There are venomous creatures the world over. However, in this post we look at the ones that are famous for being deadly. What do you think? Do you agree with the list?
1. The Box Jelly
Also known as Sea wasps are very delicate creatures. To prevent other creatures from attacking them or prevent their prey from damaging them while trying to escape, they have developed some of the most deadly venom in the world. The venom is so overwhelming that humans have been known to go into shock and drown before reaching shore. The lucky survivors have been known to suffer from pain for weeks afterwards as well as severe sever scarring.
2. Inland Taipan Snake
By far the most venomous snake in the world, the Inland Taipan is also know as the Western Taipan. However, even though it is the most venomous, it is not considered the most dangerous snake in the world. That is because the snake lives in the arid regions of Australia and rarely comes into contact with humans. If it does, it is more likely to try and escape than to stand and fight. For that reason, there is a more dangerous snake on this list, albeit not nearly as venomous. To give you an idea of how venomous this snake is, with the amount of venom generally found in the snake, it is capable of killing an estimated 285 adult humans. Definitely not a snake you want to threaten because then it will defend itself.
3. Blue-Ringed Octopus
One of the most beautiful creatures around, the Blue Ringed Octopus is a name given to four highly venomous species of octopi. They carry enough venom to kill 26 adult humans within minutes. The toxin is a favourite of Mother Nature, being also found in certain puffer fish and even some species of Poison Dart Frogs. The toxin is called Tetrodotoxin and is produced by bacteria inside the octopus. It works by paralysing the muscles in the victim. Studies have shown that the muscle of the octopus is immune to tetrodotoxin and that the toxin is found throughout the body of the octopus. Depending on the species, these octopi can be found throughout the tropical and subtropical zones on the pacific, from Sri Lanka to the tidal pools of southern Australia. There is currently no antivenom for the tetrodotoxin. Most victims die due to paralysis of the diaphragm muscle leading to suffocation. Treatment for the toxin is to provide artificial respiration until the victims body is able to metabolite and excrete the toxin from the body. If artificial respiration is provided, there is a good chance the victim will recover.
4. Black Mamba
The second longest venomous snake in the world, (After the King Cobra) the Black Mamba makes this list not because of its incredibly toxic venom. (The Inland Taipan's venom is more deadly) Instead it makes this list because of its aggression. One of the most feared snakes in Africa, death typically occurs within 7 - 15 hours after envenomation. When threatened the Black Mamba opens its mouth to reveal an inky black interior. It will also likely hiss and spread its neck much like that of a cobra. The snake is diurnal, which means its active during the day, feeding on birds, rats, hyraxes and even bats. Mongooses and Honey Badgers seem to have some resistance to the Black Mamba's venom and will sometimes eat the mamba.

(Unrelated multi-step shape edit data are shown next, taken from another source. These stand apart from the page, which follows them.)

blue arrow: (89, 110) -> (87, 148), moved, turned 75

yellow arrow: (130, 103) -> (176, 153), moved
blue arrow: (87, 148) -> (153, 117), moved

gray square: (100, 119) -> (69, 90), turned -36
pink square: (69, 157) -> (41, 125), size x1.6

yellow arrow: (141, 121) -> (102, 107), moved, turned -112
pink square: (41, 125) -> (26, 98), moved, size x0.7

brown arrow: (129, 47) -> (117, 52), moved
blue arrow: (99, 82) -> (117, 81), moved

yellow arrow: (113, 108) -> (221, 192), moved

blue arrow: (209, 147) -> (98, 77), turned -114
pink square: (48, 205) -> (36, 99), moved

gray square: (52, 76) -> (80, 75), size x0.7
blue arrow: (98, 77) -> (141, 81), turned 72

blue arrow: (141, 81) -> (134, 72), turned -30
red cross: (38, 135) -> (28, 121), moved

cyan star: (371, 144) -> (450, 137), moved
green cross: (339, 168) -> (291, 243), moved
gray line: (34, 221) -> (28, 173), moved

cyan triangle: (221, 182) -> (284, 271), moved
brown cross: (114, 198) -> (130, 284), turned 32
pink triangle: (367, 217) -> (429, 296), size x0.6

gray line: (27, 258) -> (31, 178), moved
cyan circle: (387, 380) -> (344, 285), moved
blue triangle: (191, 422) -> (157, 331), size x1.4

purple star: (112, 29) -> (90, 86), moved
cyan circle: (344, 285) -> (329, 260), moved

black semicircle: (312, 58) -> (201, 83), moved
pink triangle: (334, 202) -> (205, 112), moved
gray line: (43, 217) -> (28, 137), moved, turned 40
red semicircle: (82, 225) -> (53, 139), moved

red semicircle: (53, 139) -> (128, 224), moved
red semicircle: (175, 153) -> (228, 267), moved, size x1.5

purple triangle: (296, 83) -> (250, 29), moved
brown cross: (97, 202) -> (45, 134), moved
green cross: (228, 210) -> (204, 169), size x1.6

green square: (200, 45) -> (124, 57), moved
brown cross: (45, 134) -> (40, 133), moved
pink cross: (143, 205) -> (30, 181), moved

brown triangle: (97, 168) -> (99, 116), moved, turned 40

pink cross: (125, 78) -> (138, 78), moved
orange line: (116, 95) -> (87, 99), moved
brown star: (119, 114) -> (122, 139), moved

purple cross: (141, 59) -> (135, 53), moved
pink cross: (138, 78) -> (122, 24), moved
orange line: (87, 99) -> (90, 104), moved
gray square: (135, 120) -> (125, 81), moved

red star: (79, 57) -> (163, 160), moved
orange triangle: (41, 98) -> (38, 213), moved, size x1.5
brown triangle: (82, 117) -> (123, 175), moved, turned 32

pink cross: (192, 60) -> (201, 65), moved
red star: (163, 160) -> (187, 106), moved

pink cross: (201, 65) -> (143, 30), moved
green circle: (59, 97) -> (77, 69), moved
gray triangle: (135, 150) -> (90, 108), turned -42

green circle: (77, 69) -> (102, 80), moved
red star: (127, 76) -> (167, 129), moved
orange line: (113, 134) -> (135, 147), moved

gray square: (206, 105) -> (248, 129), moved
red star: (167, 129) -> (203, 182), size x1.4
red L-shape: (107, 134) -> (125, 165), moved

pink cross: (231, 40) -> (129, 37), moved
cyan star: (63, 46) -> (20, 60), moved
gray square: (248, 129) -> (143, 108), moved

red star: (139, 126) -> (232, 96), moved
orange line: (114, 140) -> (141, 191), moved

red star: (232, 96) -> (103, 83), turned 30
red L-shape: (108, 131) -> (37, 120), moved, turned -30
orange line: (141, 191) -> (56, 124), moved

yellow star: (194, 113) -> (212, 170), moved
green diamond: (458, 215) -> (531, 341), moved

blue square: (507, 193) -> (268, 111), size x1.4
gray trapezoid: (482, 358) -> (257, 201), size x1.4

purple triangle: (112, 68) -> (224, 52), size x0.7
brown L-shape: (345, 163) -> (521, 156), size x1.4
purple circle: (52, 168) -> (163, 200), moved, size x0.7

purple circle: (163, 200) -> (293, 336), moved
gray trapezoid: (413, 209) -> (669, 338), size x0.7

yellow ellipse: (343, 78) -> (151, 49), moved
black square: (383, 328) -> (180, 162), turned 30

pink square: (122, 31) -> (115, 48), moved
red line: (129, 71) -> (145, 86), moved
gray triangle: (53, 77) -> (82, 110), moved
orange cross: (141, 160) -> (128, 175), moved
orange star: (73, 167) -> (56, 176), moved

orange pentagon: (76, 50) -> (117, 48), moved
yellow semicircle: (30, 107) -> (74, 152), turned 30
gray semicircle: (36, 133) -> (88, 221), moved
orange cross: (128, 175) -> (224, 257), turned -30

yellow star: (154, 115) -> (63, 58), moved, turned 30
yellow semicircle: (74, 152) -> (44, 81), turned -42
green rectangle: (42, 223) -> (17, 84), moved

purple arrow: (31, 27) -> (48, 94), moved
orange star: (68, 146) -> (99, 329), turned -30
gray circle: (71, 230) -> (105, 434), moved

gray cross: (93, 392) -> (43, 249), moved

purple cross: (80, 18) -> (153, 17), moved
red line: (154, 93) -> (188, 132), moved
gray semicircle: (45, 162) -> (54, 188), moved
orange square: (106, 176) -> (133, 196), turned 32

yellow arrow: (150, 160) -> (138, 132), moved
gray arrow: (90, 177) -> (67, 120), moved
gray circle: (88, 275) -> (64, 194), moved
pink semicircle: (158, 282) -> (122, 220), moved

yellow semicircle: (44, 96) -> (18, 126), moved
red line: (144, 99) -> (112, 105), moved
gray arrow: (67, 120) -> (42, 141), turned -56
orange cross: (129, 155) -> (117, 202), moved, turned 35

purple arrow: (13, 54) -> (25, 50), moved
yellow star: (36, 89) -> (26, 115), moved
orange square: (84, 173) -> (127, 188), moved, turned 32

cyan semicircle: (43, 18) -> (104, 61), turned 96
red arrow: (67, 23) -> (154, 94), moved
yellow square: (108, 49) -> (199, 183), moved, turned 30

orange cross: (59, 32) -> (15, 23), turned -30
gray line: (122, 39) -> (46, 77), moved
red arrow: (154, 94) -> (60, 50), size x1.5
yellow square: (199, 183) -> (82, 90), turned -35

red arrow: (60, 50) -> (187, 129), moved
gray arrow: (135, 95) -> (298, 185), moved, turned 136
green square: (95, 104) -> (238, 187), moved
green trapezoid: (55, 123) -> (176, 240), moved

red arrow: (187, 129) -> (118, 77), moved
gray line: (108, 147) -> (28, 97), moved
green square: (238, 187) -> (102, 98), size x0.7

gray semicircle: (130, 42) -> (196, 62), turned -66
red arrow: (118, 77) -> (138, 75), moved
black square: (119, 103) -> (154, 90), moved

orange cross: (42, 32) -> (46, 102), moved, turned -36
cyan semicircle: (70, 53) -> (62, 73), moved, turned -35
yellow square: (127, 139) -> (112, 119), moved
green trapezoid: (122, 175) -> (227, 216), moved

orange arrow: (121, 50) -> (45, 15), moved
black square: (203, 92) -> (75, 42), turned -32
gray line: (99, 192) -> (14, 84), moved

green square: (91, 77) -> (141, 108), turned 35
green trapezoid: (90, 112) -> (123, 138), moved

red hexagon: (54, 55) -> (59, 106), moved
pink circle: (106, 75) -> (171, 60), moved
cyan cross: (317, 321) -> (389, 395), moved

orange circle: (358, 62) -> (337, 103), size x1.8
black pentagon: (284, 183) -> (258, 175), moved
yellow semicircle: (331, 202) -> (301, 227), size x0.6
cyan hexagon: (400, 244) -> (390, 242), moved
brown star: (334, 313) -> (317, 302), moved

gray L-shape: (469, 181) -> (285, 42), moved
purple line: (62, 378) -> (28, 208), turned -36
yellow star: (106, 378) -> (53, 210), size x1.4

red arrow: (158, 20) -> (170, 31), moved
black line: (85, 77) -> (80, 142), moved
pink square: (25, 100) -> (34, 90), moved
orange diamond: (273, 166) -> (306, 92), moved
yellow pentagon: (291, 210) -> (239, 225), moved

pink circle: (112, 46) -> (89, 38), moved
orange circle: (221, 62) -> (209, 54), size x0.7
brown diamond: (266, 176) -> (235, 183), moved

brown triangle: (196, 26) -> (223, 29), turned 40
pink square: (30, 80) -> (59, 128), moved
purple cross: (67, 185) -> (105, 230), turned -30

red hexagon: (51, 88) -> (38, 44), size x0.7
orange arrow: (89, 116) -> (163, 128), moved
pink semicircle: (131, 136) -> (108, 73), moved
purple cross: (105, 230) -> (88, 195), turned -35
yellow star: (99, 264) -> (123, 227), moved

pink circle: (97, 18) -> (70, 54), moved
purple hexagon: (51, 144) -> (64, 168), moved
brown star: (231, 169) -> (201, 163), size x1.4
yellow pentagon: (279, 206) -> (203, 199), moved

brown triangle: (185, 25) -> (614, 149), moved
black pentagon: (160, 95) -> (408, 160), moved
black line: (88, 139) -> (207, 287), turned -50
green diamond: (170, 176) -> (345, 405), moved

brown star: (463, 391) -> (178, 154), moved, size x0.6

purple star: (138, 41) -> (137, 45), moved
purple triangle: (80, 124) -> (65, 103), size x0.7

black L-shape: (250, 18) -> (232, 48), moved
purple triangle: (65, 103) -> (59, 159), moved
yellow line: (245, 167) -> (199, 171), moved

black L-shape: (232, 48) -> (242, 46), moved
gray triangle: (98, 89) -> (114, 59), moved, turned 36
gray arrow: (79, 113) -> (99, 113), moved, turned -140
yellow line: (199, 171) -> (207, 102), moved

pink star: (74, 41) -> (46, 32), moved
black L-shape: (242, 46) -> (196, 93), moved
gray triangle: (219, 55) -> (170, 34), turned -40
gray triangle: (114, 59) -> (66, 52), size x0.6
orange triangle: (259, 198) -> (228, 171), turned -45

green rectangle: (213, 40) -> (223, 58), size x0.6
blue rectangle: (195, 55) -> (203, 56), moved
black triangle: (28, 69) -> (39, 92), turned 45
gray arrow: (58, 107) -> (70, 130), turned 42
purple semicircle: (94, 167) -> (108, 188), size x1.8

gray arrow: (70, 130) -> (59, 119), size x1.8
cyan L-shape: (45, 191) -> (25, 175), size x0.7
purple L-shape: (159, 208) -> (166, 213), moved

5. Sydney Funnel-web spider
Found around, you guessed it, Sydney Australia, the Sydney Funnel-Web Spider is a fascinating creature. They build their webs in dark, dank places like under dead logs or under piles of decaying leaves and mulch. They have trip lines radiating from the opening of the trap. When an animal like a lizard or a frog move the tripwires, it alerts the spider inside the trap who rushes out and bites the prey, subduing it. The males are the more venomous of the two genders. Coincidentally the males are also the ones that are usually stumbled upon because during the warmer months they go out in search of females. The males could easily wonder into houses, swimming pools or sheds on their search. According to studies, it seems the spiders will need about 0.2 milligrams of venom per kilogram of body weight to kill a primate. This means that an adult human weight 100 kilos would need just 20 milligrams of venom to cause death. The average yield of a male Sydney Funnel-web spider is about 176 milligrams of venom. It takes an average of 28 minutes for symptoms to appear which could be excessive salivation, muscle twitching and difficulty breathing. Since Antivenom was developed in 1981 there haven't been any recorded fatalities.